Setting up a homeowners insurance policy is a good way to protect the investment you've made in your residence. You may wonder, however, what level of coverage actually comes along with it. It's a good idea to learn a bit about the coverage that's available before you discuss your needs with a homeowners insurance services agent.
What Basic Coverage Includes
A basic homeowners insurance policy, referred to in insurance parlance as an HO-1, covers a house and the possessions contained within it against a number of unlikely events. These include fires, civil unrest, vandalism, and objects thrown from vehicles. This means, for example, if a lightning strike hits your electrical system and kills your TV, there's a good chance both will be covered. You'll also be insured if something happens to a third party on your property.
Basic coverage tends to include things that are unlikely in your region.
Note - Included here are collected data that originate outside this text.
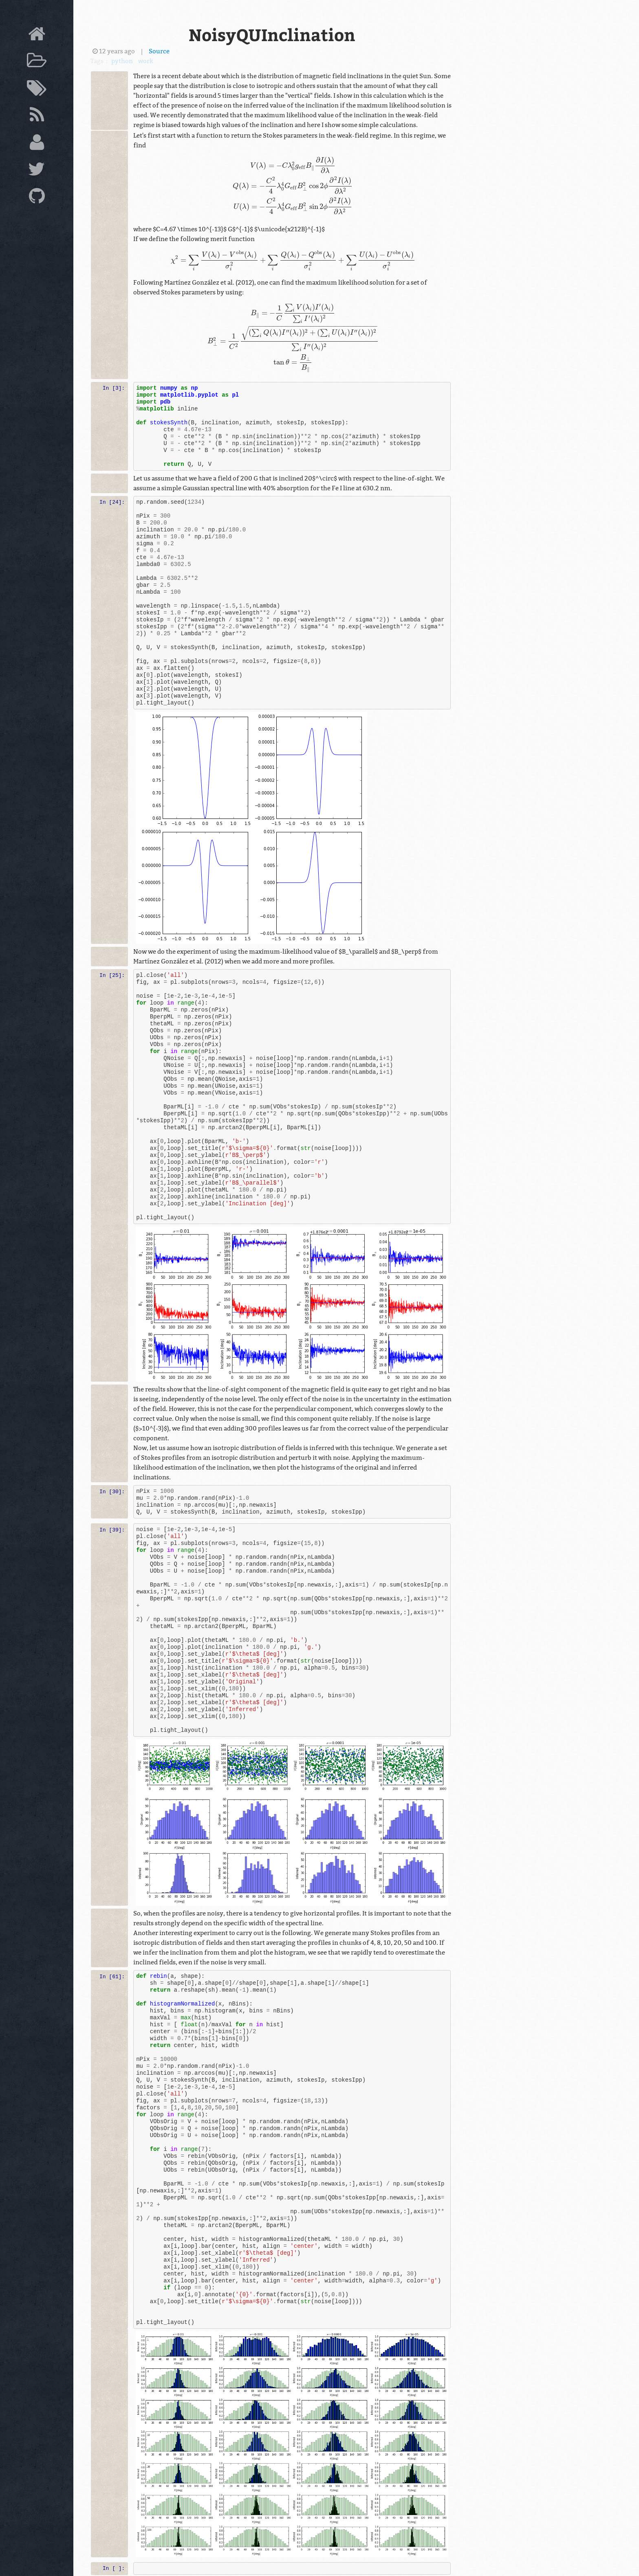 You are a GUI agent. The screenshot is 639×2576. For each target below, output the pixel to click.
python (122, 61)
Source (159, 51)
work (145, 61)
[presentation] (293, 187)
For example, someone in Kansas could easily be insured against volcanic eruptions, while a person living on the big island of Hawaii isn't going to be covered unless they pay a premium for a radically more expensive policy.
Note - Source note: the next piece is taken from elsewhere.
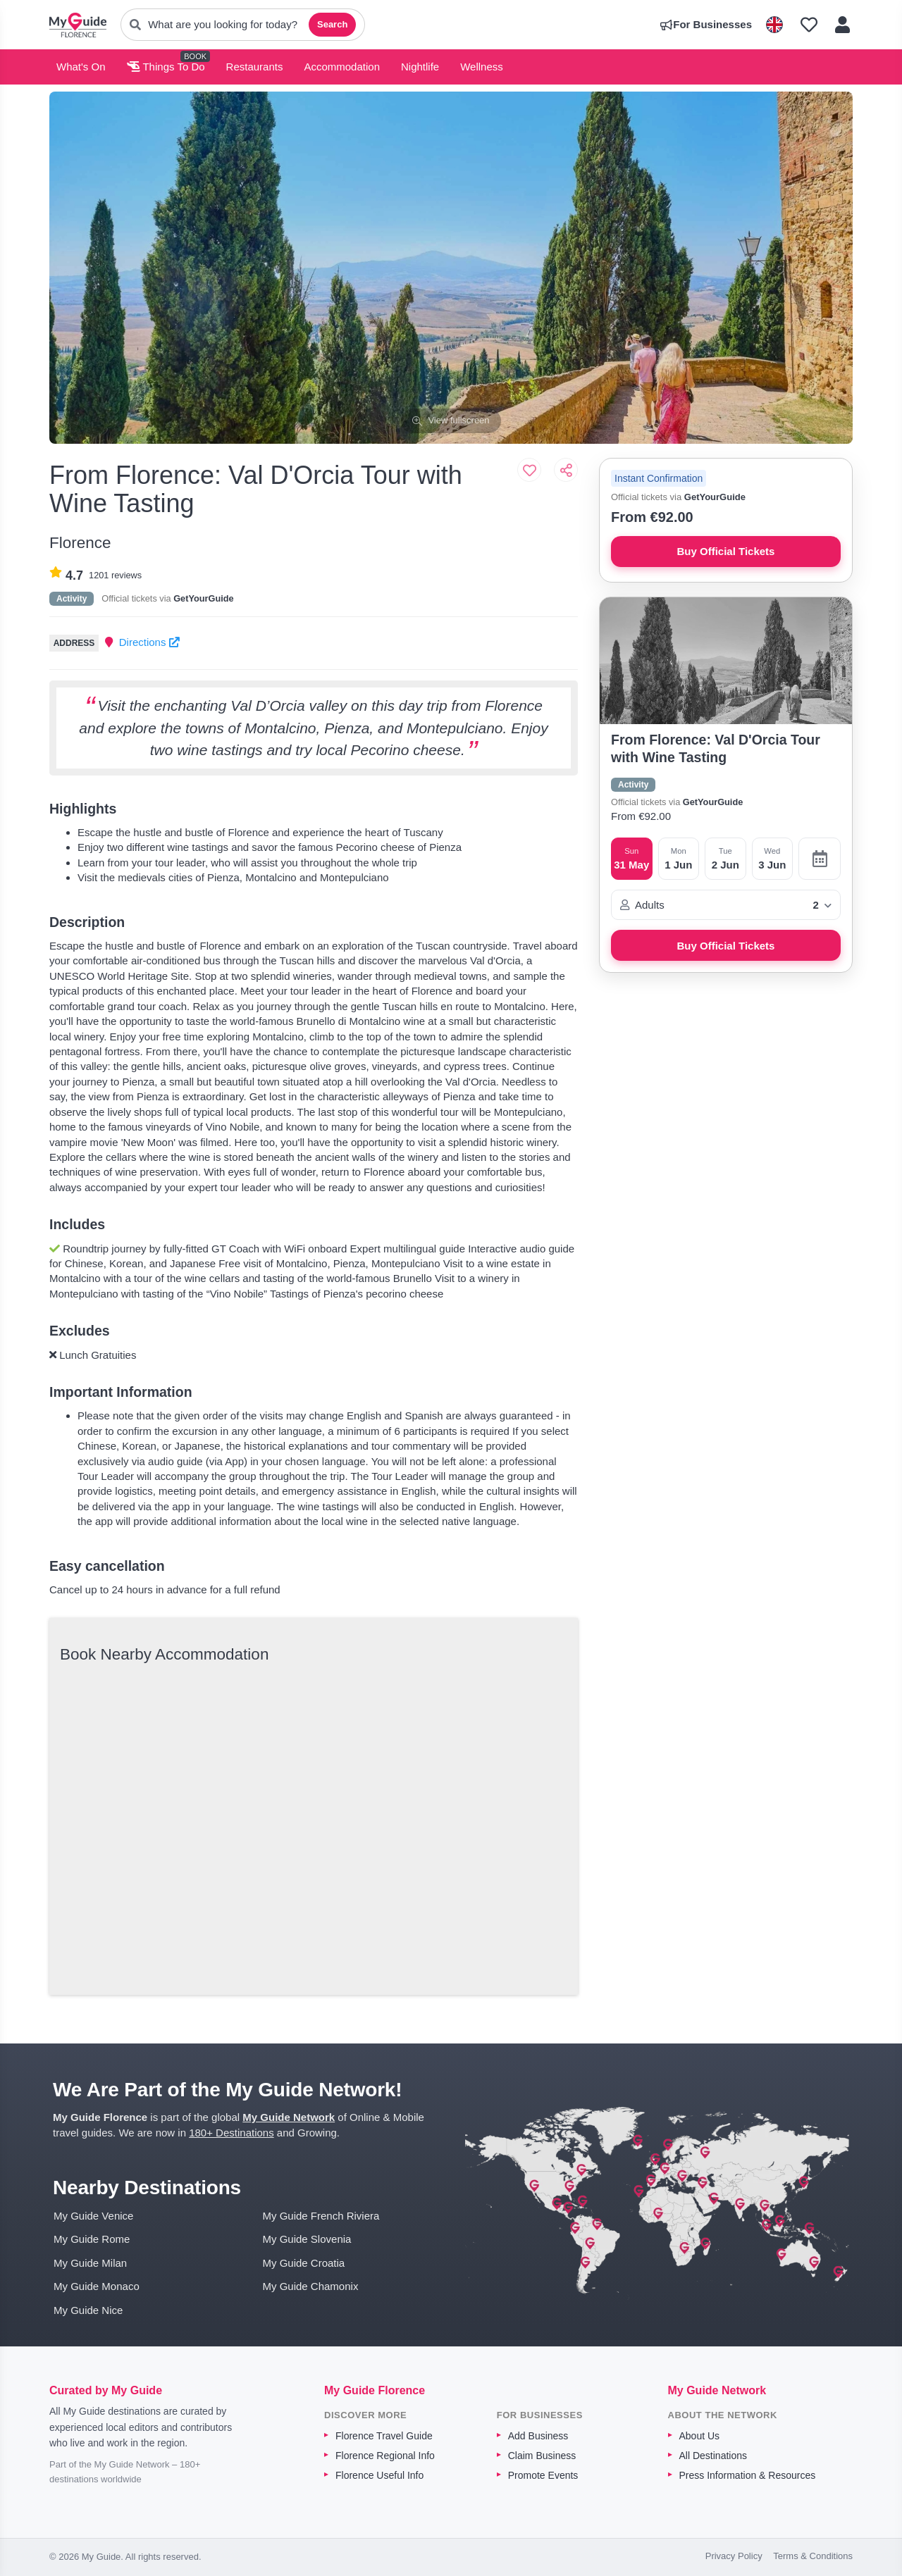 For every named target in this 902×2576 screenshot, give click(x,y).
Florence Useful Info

Detached structures that are on the same property are usually covered. You might have a garage or a shed, and your homeowners insurance will cover the same things it would cover for your house. It's prudent, though, to always discuss the specifics in detail with your agent before agreeing to anything.
What Basic Coverage Rarely Includes
Some events are difficult to predict, and that makes insurance carrier tepid about covering them. Mold is a common case. While there are regional components to mold, such as it's much more likely to occur in the U.S. east of the Mississippi than in the west, there are less-predictable elements. A house might, for example, be in a low-humidity climate but have a malfunctioning A/C unit that ends up encouraging condensation.
Homeowners insurance also is considered different than mortgage insurance. Likewise, if a landlord owns a place, the insurance taken out by the owner only covers their exposure to risk, meaning the possessions of the tenants won't be covered.
Construction and renovation jobs are not covered by homeowners insurance. If something does happen while building or fixing up a residence, you'll need to pursue your claim through the contractor's insurance. Should your own actions during a remodel cause damage to a house, you'll be in a self-insuring situation.